Chronique

Bidon zone

«Suite au Conseil du Gouvernement du 11 septembre 2019, les mesures de sauvegarde provisoires, sous la forme de droits additionnels de 19% sur les huiles lubrifiantes, de 21% sur les huiles alimentaires et margarines et de 34% sur les savons mis en place par l’ANMCC (Autorité Nationale chargée des Mesures Correctives Commerciales) publiés le 14 août 2019 sont supprimées», communiqué de presse daté du 23 septembre 2019. Cela aurait pu être un très bon sujet de philosophie pour l’épreuve du baccalauréat à venir ou pourquoi pas un sujet des épreuves pour les concours d’entrée en économie, en droit ou en sociologie voire de géographie pour les futurs bacheliers.

Le sujet peut être traité de mille et une manières. Des analyses des plus éclairées aux plus légères possible et imaginable. Il est vrai que l’examen d’une situation dépend de l’angle de vue de celui qui s’y apprête. Laissons la science infuse aux intelligents, nous on préfère quand cela fait défroisser le visage par un grand sourire bête. Voici donc ce qui pourrait ressortir de la dissertation de madame tout le monde.

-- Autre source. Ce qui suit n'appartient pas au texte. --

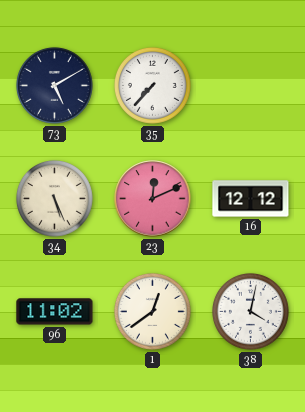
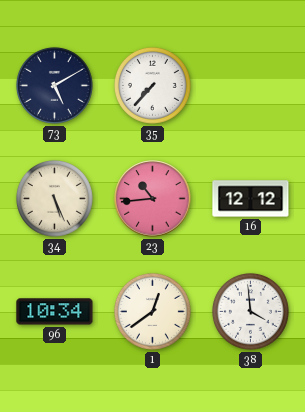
23: 12:11 -> 10:44
96: 11:02 -> 10:34
38: 4:02 -> 3:59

Premièrement, une décision étatique du mois d’août peut être supprimée le mois suivant. Au pays du moramora, on peut avoir la gâchette plus rapide que celui qui tire plus vite que son ombre en termes de changement décision. Mais on peut tout autant rester facilement en 1 800 dans d’autres textes législatifs. Et c’est dans ce contexte qu’on a la plus belle illustration et la meilleure définition du mot ‘’Lobbying’’. Il s’agit d’avoir le bon doigt menaçant sur le bon bouton pour faire sauter des intérêts de quelques personnes pour arriver à ses fins. Même si les fins en question peuvent aller jusqu’à ridiculiser toute une administration d’un pays.

Deuxièmement, la notion de protectionnisme n’est point en vogue au pays. Tout y entre et tout y sort trop facilement du moment que cela ne sert que quelques personnes et non les intérêts de la population qui y vit. Beaucoup de réactions en voyant ces phrases citées dans le premier paragraphe, se portaient sur les méfaits économiques pour les entreprises locales. Ces dernières ont déjà un mal fou à tenir la route face aux prix imposés pour les denrées importées. Pourtant, quelques fleurons de l’industrie malgache, comme la savonnerie tropicale, ont réussi à traverser les océans des aléas des soulèvements politiques, les politiques économiques catastrophiques et instables.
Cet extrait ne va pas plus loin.